Bugün izlediğim oyunun adı ‘Türkiye Kayası’.

Bulgaristan’dan Türkiye’ye göç etmek zorunda kalan dört kişilik bir ailenin başından geçen olayları anlatıyor. Yaşanmış bir olaydan esinlenilerek yazılan oyun 120 dakika sürdü.

Tüm anılarını yükledikleri arabayı sınırdan geçirip Türkiye’ye sokamadıkları için geceyi serbest bölgede geçirmek zorunda kalan ailenin hikayesi anlatılıyor oyunda.

Bulgaristan’da her zaman ikinci sınıf vatandaş olduklarını hissetmiş olan aile, Anavatanımız dedikleri Türkiye’ye girmeye çalışıyorlar. 15 Yıl çalıştıktan sonra aldıkları arabalarının vergilerini ödeyemedikleri için Türkiye’ye giremediklerinde gümrük memuruna ‘bu kanun da nerden çıktı’ diye soruyorlar.
Memurun verdiği cevap ise çok içler acısı fakat çok gerçekçiydi. ‘Böyle devamlı değiştiriyorlar ve zora sokuyorlar ki; Millet, Ülkede Kanun Var! desin.’

Göçmenlerin yaşadığı her iki tarafa da ait olamama durumu ile birlikte; anne ve babaların kendi doğruları ile çocuklarını anlamaya çalışmadan kendi kurallarını koymaları ile ilgili mesajlar da var oyunda.
Ailenin asi kızının ‘Siz hiç beni anlamaya çalışmadınız’ demesi üzerine annenin ‘Ne yapalım kızım biz böyleyiz.
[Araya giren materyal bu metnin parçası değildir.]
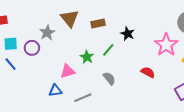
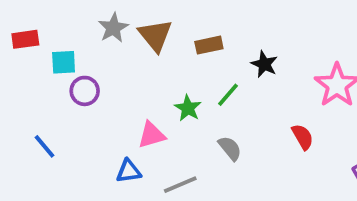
gray star: (47, 33) -> (113, 28), moved
cyan square: (11, 44) -> (64, 62), moved
blue line: (11, 64) -> (44, 146), moved
red semicircle: (148, 72) -> (303, 137), turned 32

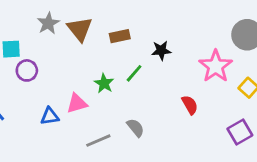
black star: (264, 64) -> (161, 50), turned -30
gray semicircle: (230, 148) -> (136, 128), moved
blue triangle: (129, 171) -> (50, 116), moved

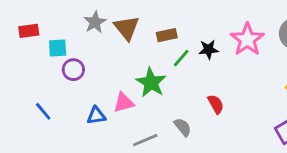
pink star: (216, 66) -> (247, 39), moved
green line: (134, 73) -> (181, 58), moved
green star: (104, 83) -> (151, 83), size x1.5
red semicircle: (190, 105) -> (216, 104), moved

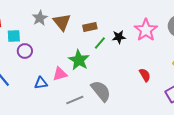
red semicircle: (216, 104) -> (145, 75), moved
gray semicircle: (183, 127) -> (101, 91), size x1.6

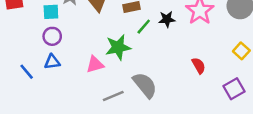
cyan square: (14, 36) -> (51, 12), moved
green star: (79, 60) -> (118, 47), turned 30
blue triangle: (41, 83) -> (52, 62), moved

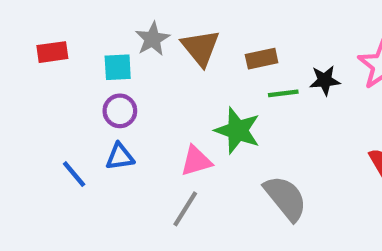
green line: (144, 27) -> (283, 93), turned 42
green star: (118, 47) -> (238, 130), turned 30
gray line: (113, 96) -> (185, 209), moved, turned -35

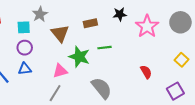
brown triangle: (201, 48) -> (60, 33), moved
black star: (325, 80) -> (120, 14), moved
green line: (283, 93) -> (105, 48), moved

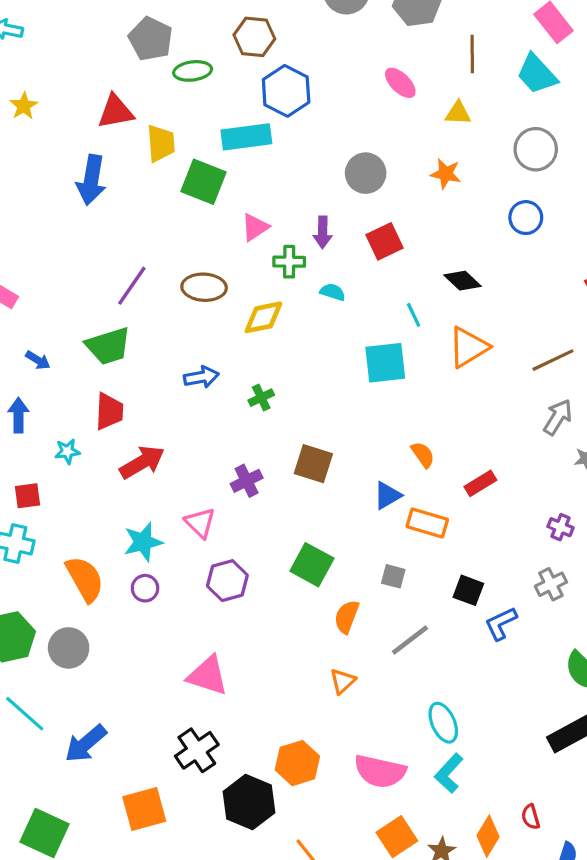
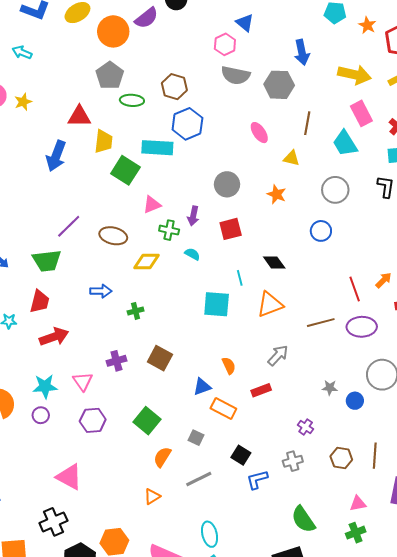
gray arrow: (558, 417) -> (278, 355), moved

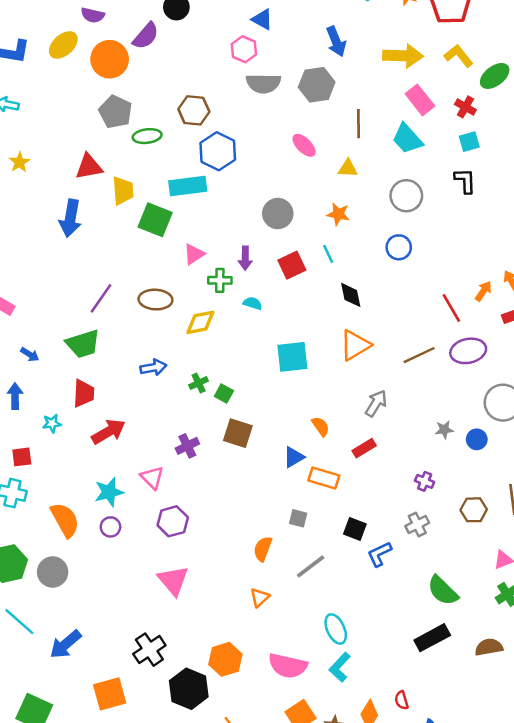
black diamond: (274, 263) -> (351, 295), turned 35
cyan line: (240, 278) -> (328, 254), moved
green square: (147, 421) -> (224, 394), moved, size x0.6
pink triangle: (69, 477) -> (173, 580), moved, turned 32

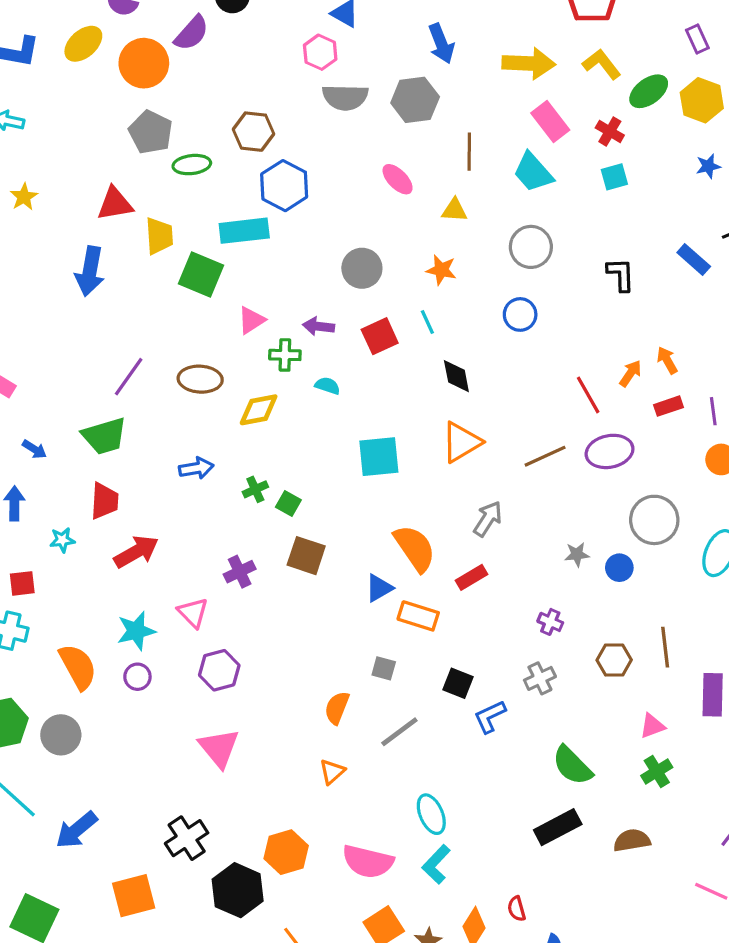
black L-shape: (465, 181) -> (621, 275), moved
purple arrow: (245, 258) -> (319, 326), turned 95
orange semicircle: (321, 426) -> (415, 548), size x1.8

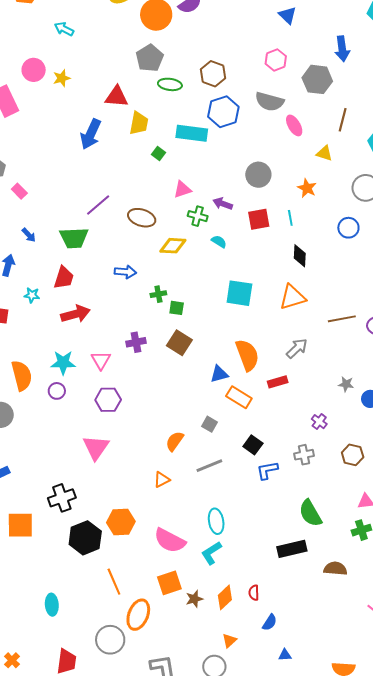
pink hexagon: (320, 52) -> (276, 60), moved
gray semicircle: (345, 97) -> (269, 102), moved
green square: (201, 275) -> (158, 153), size x0.5
green square: (288, 504) -> (177, 308), turned -35

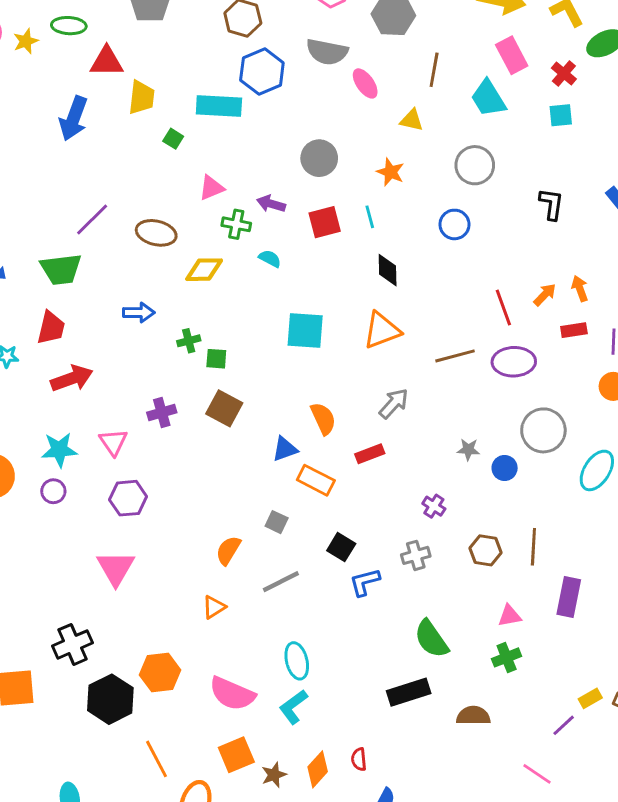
green ellipse: (170, 84) -> (69, 26), moved
orange semicircle: (247, 355) -> (323, 419), size x0.7

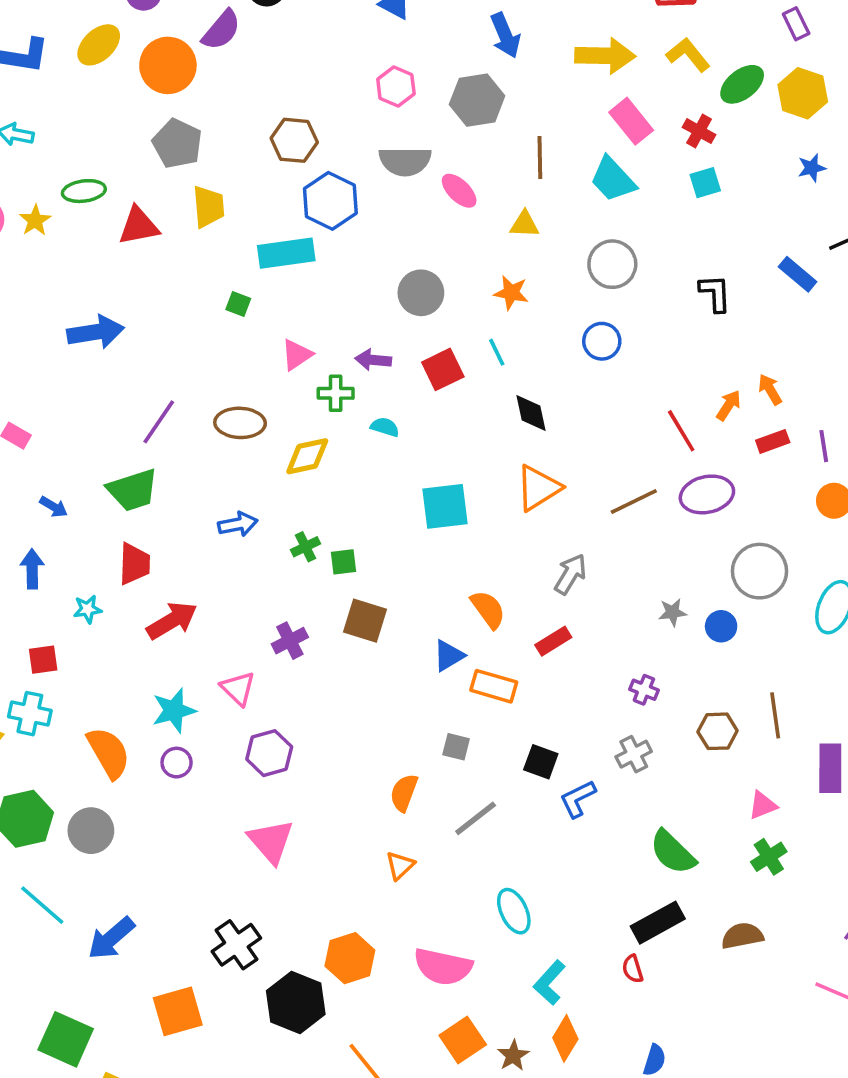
yellow trapezoid: (142, 97) -> (208, 207), moved
blue arrow: (74, 118) -> (96, 332), moved, turned -108
cyan L-shape: (293, 707) -> (550, 983), moved
red semicircle: (359, 759) -> (633, 969), moved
Bizim istediğimizi yapmazsan bizi ölmüş bil’ demesi; Bazı ailelerin çocuk yetiştirmek konusundaki bakış açısını da anlatıyor sanki.

Ayrıca anne rolündeki Hikmet Körmükçü’ye olan hayranlığım bu oyundan sonra bir kat daha arttı. Tam bir ana ve eş olmuştu.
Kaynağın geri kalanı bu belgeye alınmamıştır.